The David Foster Wallace Effect

From 1999 to 2010, the suicide rate among Americans ages 35 to 64 rose by nearly 30 percent.

Comments

  1. ” Changes in marriage, social isolation and family roles “…hmmm….

  2. Angelico Nguyen, Esq., OP says

    Sure, that’s one way to keep Medicare costs down.

  3. Ahh, the fruits of hedonistic materialism.

  4. David Foster Wallace says

    **Is the real point of my life simply to undergo as little pain and as much pleasure as possible? My behavior sure seems to indicate that this is what I believe, at least a lot of the time. But isn’t this kind of a selfish way to live? Forget selfish — isn’t it awfully lonely?

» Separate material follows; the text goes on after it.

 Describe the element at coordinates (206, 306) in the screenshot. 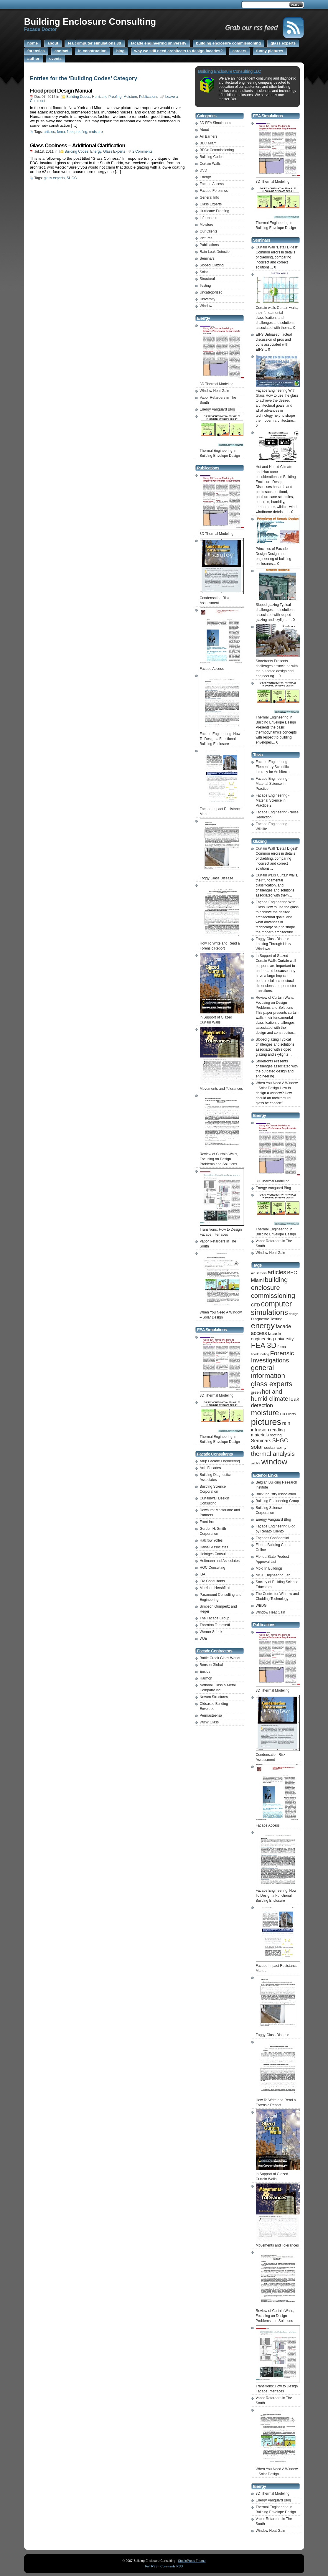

    **But if I decide to decide there’s a different, less selfish, less lonely point to my life, won’t the reason for this decision be my desire to be less lonely, meaning to suffer less overall pain? Can the decision to be less selfish ever be anything other than a selfish decision?

    **Is it possible to really love other people? If I’m lonely and in pain, everyone outside me is potential relief — I need them. But can you really love what you need so badly? Isn’t a big part of love caring more about what the other person needs? How am I supposed to subordinate my own overwhelming need to somebody else’s needs that I can’t feel directly? And yet if I can’t do this, I’m damned to loneliness, which I definitely don’t want…so I’m back at trying to overcome my selfishness for self-interested reasons. Is there any way out of this bind?

    — Joseph Frank’s Dostoevsky

  5. Santiago says

    I know that you guys don’t mean to say that DFW is the cause of a spike in suicides, but the title of the post is a bit ambiguous.

    • Matthew Lickona says

      Yeah, I hear you. The man fought mightily against his demons.

      • Angelico Nguyen, Esq., OP says

        Expecting that he and [artist Karen Green] were going to begin a relationship and determined to start on an honest footing this time, he wrote her a series of letters — Grim Letter I, Grim Letter II, he called them — where he laid out his psychiatric history and his history with women. “I don’t want to be Satan,” he explained. She drew a picture of Satan on him with a Sharpie and at his insistence added the words, “But I mean well.”

        Max, D.T. Every Love Story Is a Ghost Story: A Life of David Foster Wallace, Chapter 8.